HOW TO COMPLETE THIS TASK: Begin with the line below holding "Aviso Legal" and go on through the line holding "kaufmann.de]. Der Begriff", duplicating each line exactly and leaving out pictures.

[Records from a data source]
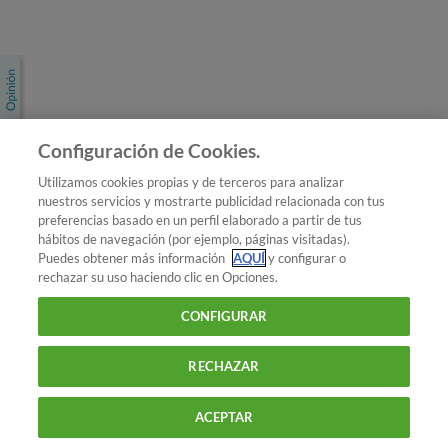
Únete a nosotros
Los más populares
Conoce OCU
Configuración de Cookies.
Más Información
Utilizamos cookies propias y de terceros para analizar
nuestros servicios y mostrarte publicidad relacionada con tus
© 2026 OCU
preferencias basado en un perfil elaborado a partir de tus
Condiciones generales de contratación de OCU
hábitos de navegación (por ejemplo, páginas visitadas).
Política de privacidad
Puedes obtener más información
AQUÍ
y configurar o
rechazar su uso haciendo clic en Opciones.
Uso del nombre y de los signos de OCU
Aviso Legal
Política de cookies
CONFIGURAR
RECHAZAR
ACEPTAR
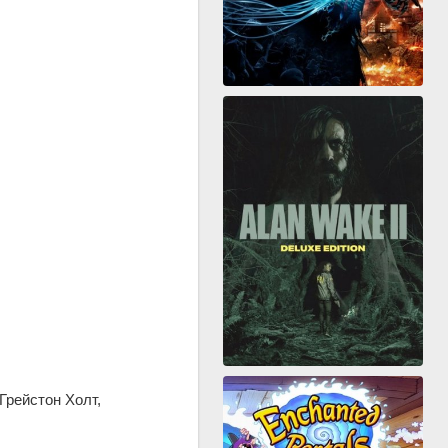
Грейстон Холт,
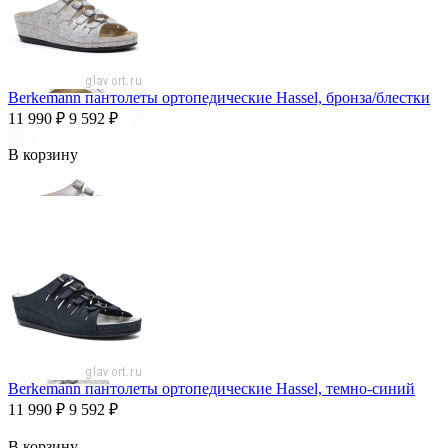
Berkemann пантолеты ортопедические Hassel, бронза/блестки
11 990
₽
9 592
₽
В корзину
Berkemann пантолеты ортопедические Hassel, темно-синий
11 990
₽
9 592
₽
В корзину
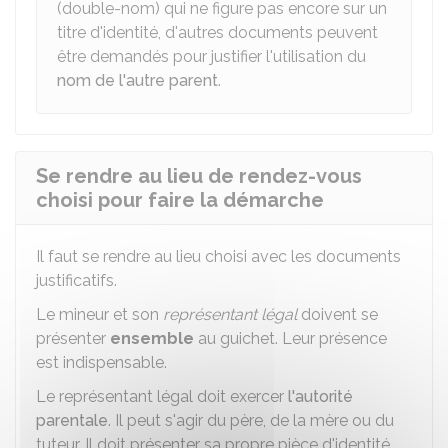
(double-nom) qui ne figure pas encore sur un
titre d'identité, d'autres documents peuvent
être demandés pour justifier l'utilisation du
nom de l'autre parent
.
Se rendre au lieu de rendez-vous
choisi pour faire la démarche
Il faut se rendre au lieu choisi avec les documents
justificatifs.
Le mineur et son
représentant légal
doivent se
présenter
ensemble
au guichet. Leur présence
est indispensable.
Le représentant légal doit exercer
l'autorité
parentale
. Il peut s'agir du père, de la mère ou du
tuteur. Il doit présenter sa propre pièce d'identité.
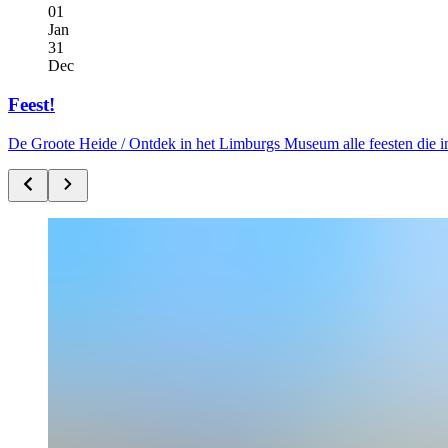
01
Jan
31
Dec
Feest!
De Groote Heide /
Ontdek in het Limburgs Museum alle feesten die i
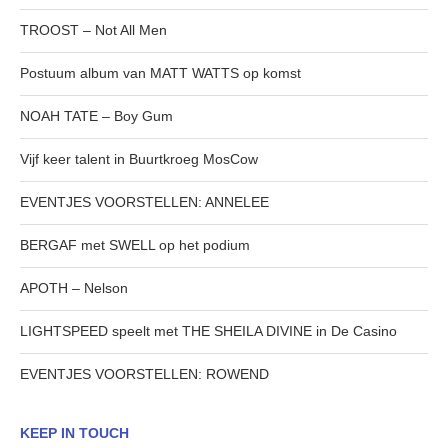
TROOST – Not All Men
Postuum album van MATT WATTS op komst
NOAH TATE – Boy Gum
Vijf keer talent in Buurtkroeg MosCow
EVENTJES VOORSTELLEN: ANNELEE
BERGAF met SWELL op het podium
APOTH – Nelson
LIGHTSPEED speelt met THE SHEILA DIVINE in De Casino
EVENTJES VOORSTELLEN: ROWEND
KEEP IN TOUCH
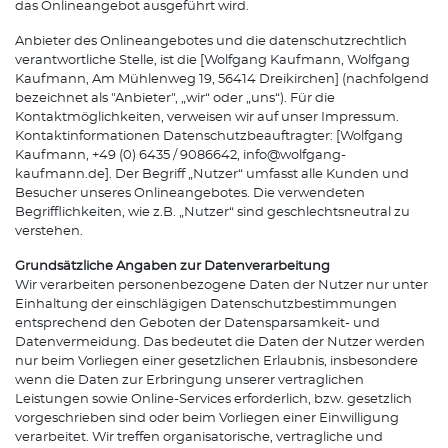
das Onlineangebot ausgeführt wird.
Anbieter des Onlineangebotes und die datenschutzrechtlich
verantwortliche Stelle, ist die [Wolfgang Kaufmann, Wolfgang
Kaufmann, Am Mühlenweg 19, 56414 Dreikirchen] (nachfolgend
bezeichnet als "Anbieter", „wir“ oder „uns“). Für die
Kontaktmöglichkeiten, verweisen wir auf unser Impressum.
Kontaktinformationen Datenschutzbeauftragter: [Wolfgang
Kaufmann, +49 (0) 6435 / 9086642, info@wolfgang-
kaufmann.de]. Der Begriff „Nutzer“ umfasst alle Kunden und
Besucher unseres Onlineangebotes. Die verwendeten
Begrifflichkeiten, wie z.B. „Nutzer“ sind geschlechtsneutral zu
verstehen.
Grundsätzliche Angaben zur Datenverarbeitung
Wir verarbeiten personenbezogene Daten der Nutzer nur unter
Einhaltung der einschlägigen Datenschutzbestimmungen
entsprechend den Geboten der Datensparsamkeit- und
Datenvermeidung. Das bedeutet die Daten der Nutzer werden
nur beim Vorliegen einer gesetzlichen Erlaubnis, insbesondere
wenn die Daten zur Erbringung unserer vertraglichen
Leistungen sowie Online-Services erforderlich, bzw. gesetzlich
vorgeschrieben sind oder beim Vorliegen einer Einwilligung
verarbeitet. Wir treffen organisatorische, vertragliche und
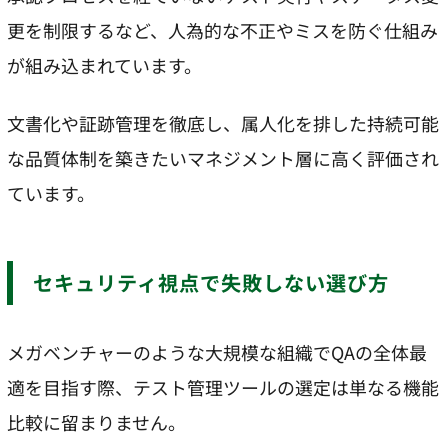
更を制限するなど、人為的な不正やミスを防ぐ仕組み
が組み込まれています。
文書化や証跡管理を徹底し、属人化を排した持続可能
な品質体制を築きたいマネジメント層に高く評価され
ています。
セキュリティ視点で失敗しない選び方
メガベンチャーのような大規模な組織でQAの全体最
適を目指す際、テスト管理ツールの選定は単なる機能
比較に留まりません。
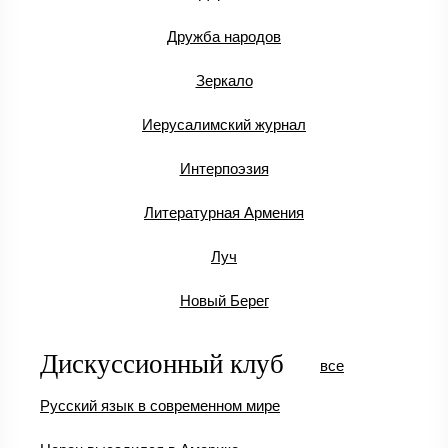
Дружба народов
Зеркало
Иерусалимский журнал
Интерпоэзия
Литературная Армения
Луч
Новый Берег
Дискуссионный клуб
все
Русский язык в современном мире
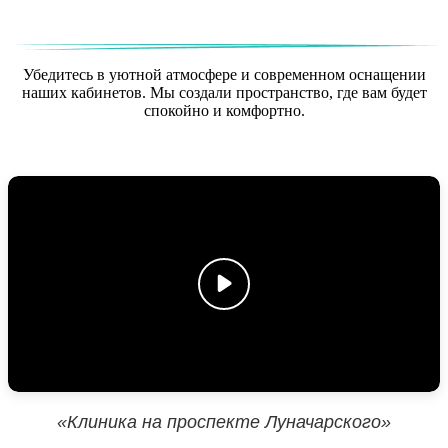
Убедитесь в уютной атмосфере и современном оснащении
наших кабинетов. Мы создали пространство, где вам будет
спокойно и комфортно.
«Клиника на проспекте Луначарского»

...

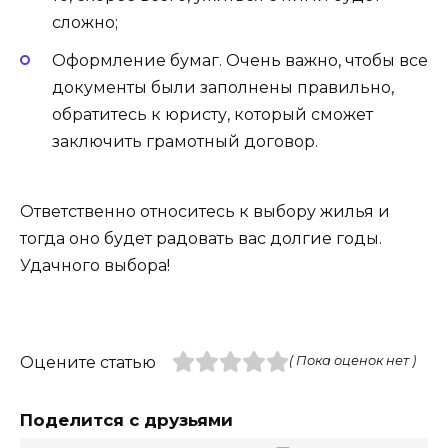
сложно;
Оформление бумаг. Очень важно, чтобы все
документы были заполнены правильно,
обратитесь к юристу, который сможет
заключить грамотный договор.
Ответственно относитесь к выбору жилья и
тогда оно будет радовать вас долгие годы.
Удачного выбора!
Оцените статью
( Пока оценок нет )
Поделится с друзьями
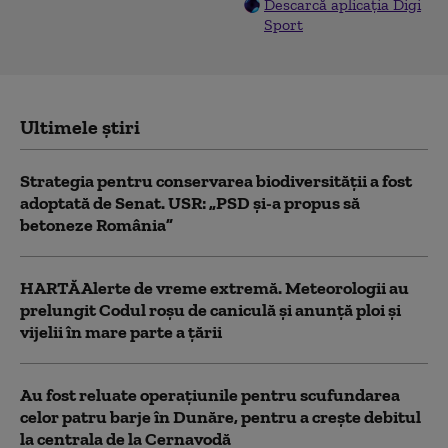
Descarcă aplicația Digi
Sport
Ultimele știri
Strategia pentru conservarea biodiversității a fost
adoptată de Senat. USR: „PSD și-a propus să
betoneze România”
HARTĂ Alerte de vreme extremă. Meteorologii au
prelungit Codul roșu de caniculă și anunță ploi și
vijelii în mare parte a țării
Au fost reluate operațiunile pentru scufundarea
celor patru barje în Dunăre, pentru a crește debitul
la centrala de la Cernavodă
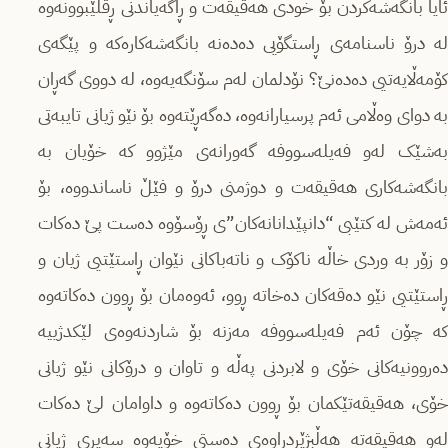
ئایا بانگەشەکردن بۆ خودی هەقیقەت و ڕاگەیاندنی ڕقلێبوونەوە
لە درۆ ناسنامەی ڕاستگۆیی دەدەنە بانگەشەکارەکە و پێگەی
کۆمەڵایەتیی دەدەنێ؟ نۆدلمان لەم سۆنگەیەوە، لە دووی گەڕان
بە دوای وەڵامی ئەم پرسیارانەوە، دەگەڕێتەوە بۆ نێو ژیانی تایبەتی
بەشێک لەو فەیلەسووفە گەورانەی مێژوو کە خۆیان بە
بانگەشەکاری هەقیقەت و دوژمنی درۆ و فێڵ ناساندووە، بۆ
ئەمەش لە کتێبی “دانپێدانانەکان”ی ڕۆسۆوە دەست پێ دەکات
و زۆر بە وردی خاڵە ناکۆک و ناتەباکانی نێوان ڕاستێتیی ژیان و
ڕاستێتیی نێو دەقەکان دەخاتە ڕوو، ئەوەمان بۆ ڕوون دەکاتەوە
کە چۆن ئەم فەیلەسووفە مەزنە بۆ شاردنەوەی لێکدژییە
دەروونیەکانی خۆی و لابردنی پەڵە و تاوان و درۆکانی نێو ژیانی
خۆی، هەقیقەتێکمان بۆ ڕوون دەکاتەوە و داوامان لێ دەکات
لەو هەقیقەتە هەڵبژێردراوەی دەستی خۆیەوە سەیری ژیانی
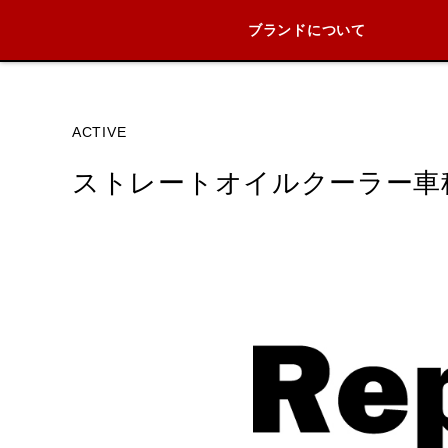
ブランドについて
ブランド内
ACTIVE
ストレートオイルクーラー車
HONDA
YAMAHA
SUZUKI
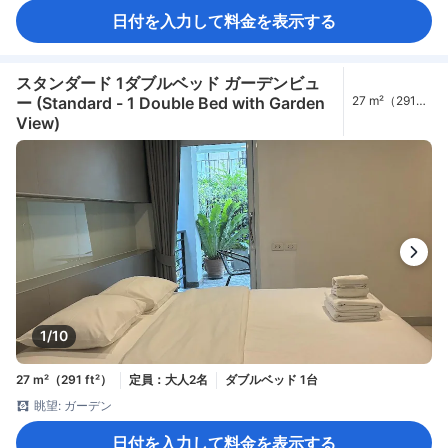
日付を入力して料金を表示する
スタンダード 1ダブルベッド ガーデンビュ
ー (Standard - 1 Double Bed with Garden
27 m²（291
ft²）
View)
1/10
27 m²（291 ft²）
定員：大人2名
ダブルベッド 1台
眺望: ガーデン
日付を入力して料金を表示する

RESPONSE:
Aviso Legal
Política de cookies
CONFIGURAR
RECHAZAR
ACEPTAR
Грейстон Холт,
Berkemann пантолеты ортопедические Hassel, бронза/блестки
11 990
₽
9 592
₽
В корзину
Berkemann пантолеты ортопедические Hassel, темно-синий
11 990
₽
9 592
₽
В корзину
(double-nom) qui ne figure pas encore sur un
titre d'identité, d'autres documents peuvent
être demandés pour justifier l'utilisation du
nom de l'autre parent
.
Se rendre au lieu de rendez-vous
choisi pour faire la démarche
Il faut se rendre au lieu choisi avec les documents
justificatifs.
Le mineur et son
représentant légal
doivent se
présenter
ensemble
au guichet. Leur présence
est indispensable.
Le représentant légal doit exercer
l'autorité
parentale
. Il peut s'agir du père, de la mère ou du
tuteur. Il doit présenter sa propre pièce d'identité.
01
Jan
31
Dec
Feest!
De Groote Heide /
Ontdek in het Limburgs Museum alle feesten die i
TROOST – Not All Men
Postuum album van MATT WATTS op komst
NOAH TATE – Boy Gum
Vijf keer talent in Buurtkroeg MosCow
EVENTJES VOORSTELLEN: ANNELEE
BERGAF met SWELL op het podium
APOTH – Nelson
LIGHTSPEED speelt met THE SHEILA DIVINE in De Casino
EVENTJES VOORSTELLEN: ROWEND
KEEP IN TOUCH
das Onlineangebot ausgeführt wird.
Anbieter des Onlineangebotes und die datenschutzrechtlich
verantwortliche Stelle, ist die [Wolfgang Kaufmann, Wolfgang
Kaufmann, Am Mühlenweg 19, 56414 Dreikirchen] (nachfolgend
bezeichnet als "Anbieter", „wir“ oder „uns“). Für die
Kontaktmöglichkeiten, verweisen wir auf unser Impressum.
Kontaktinformationen Datenschutzbeauftragter: [Wolfgang
Kaufmann, +49 (0) 6435 / 9086642, info@wolfgang-
kaufmann.de]. Der Begriff „Nutzer“ umfasst alle Kunden und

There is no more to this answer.